At last, she managed to retrieve her bag, waiting for a space to clear around the claim.

She found herself brushing her hair behind her ears and straightening her outfit even while she approached customs and waited for the border agent to survey her special detail passport and papers. Get a grip, she thought scathingly. Why was she so concerned about her appearance all of a sudden? John or not, why did it matter? Adele was taller than most woman, but not unusually so—her long, dirty-blonde hair framed features that hinted of her French-American heritage. Exotic, some said. A single mole stippled the top of her lip, a source of insecurity as a teenager, but no longer.

Adele thought of the last night she’d seen John, swimming in Robert’s private pool on his estate. The way John had been at the start of the evening, followed by how he’d behaved toward the end. He had tried to kiss her, hadn’t he? Had she misinterpreted the gesture? Whatever the case, when she’d pulled back, he’d been offended. He’d left shortly after.

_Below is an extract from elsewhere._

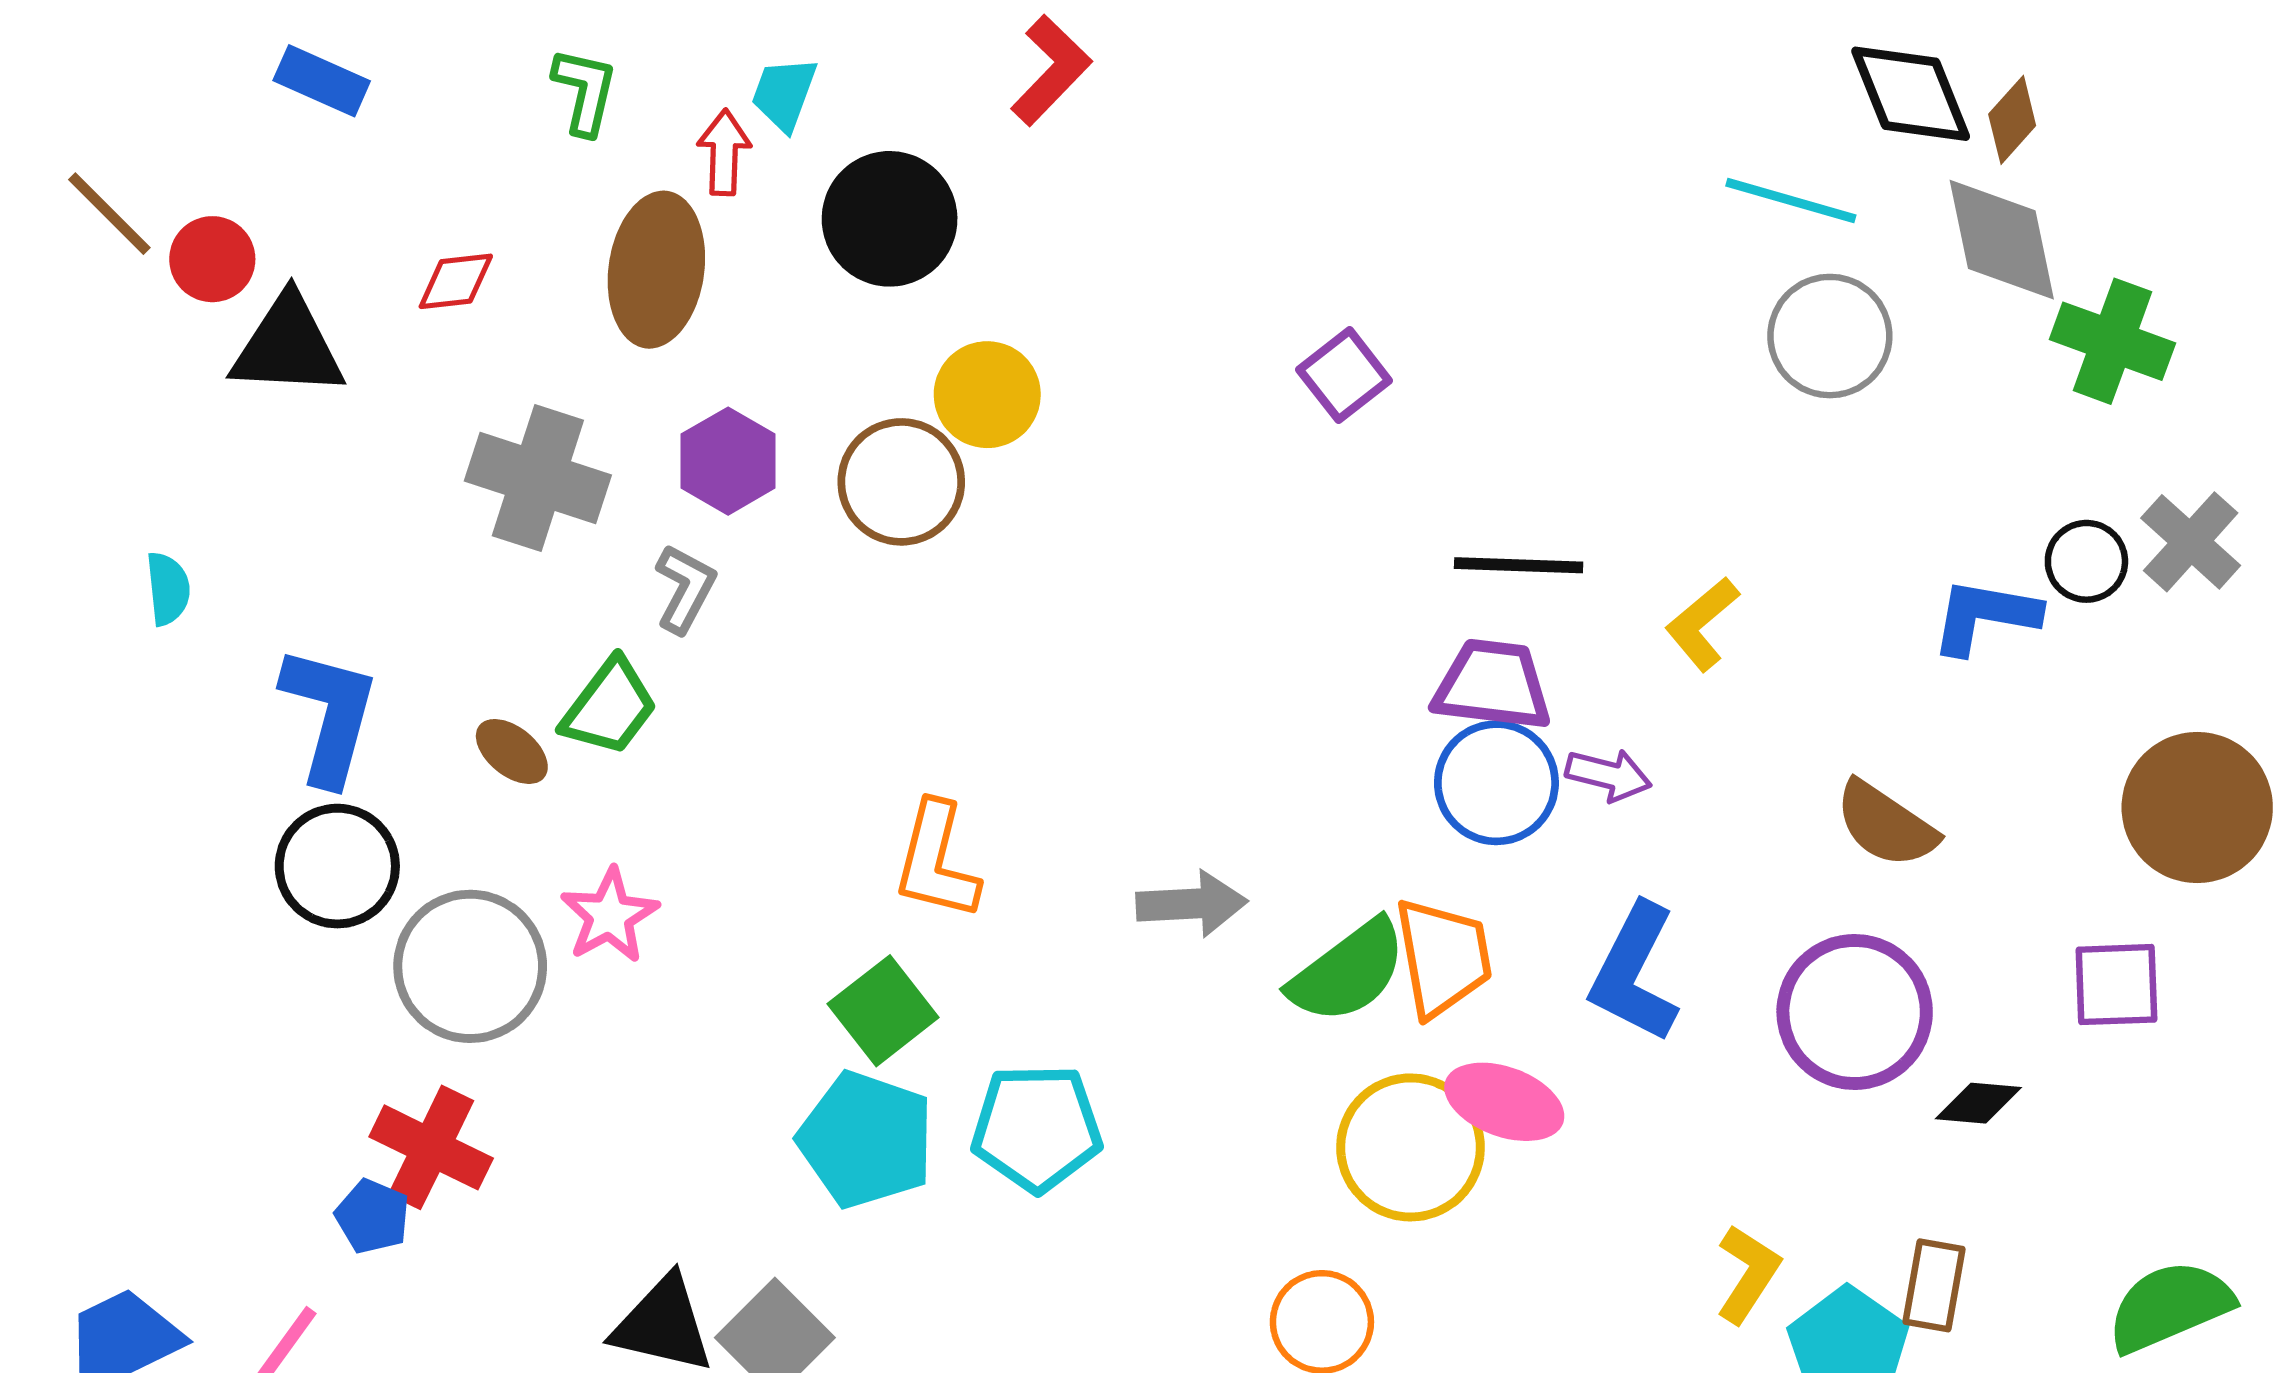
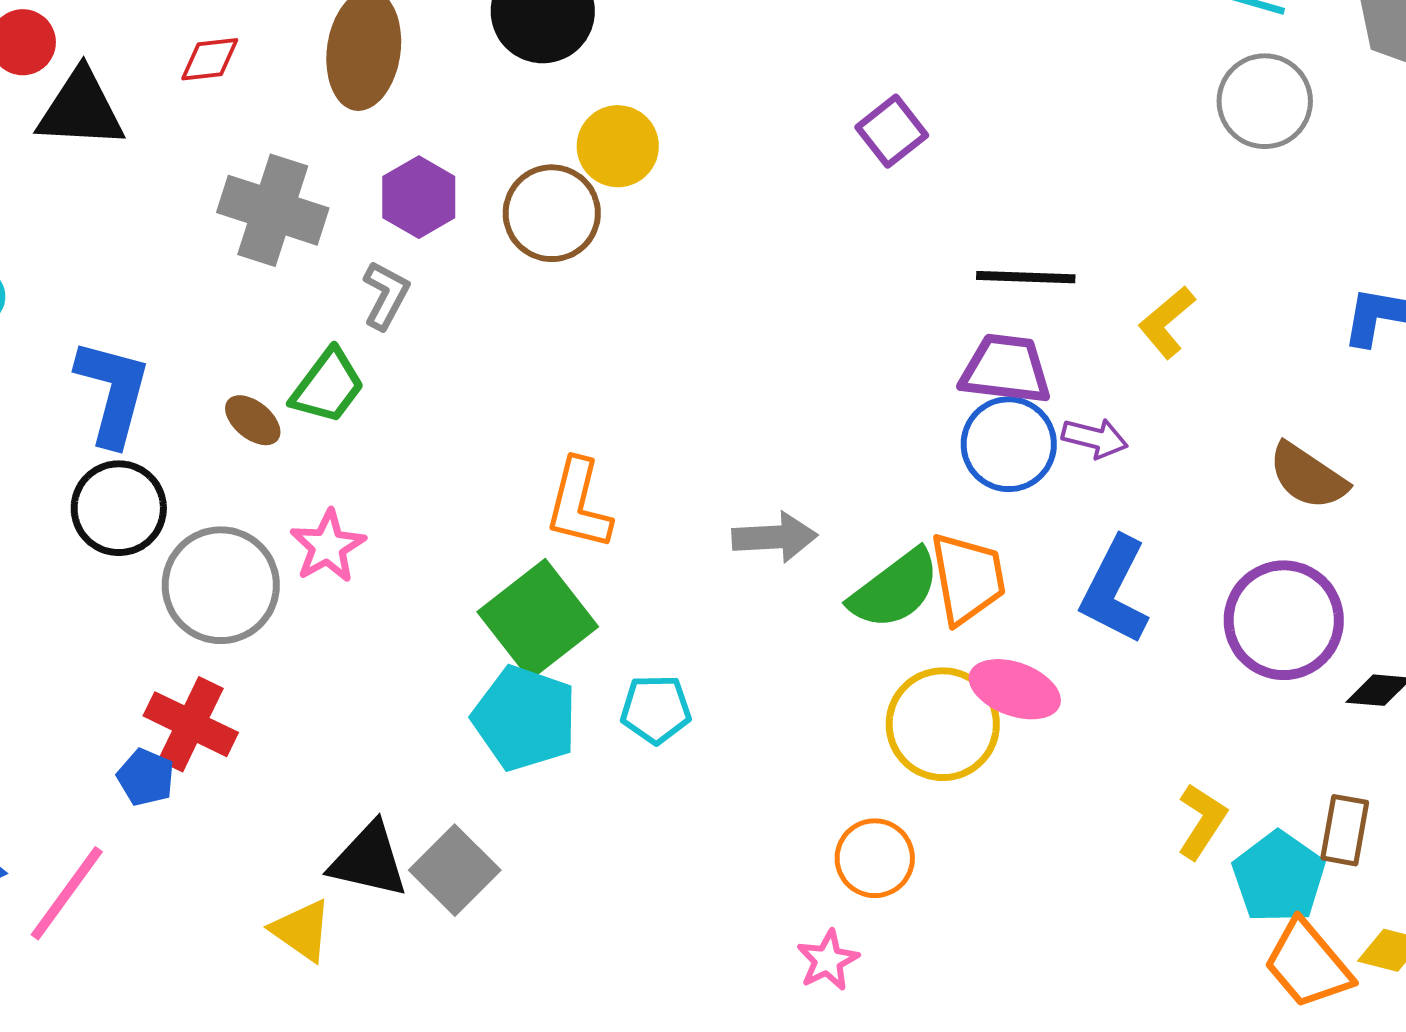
green square: (883, 1011) -> (538, 619), size x1.4
cyan pentagon: (1037, 1128) -> (656, 709), size x0.7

In defiance to her burbling emotions, Adele messed her hair, intentionally disheveling her bangs. Then, setting her jaw, she wheeled her suitcase through customs and out into the receiving area of the airport.

Her eyes scanned the crowd, looking for the tall, lanky form of her previous French partner. But as her gaze looked over the waiting crowd, there was no sign of John. Her smile—which she hadn’t realized was displayed—became rather fixed as her gaze settled on a suited woman standing against the tinted glass of the window facing the streets outside the airport.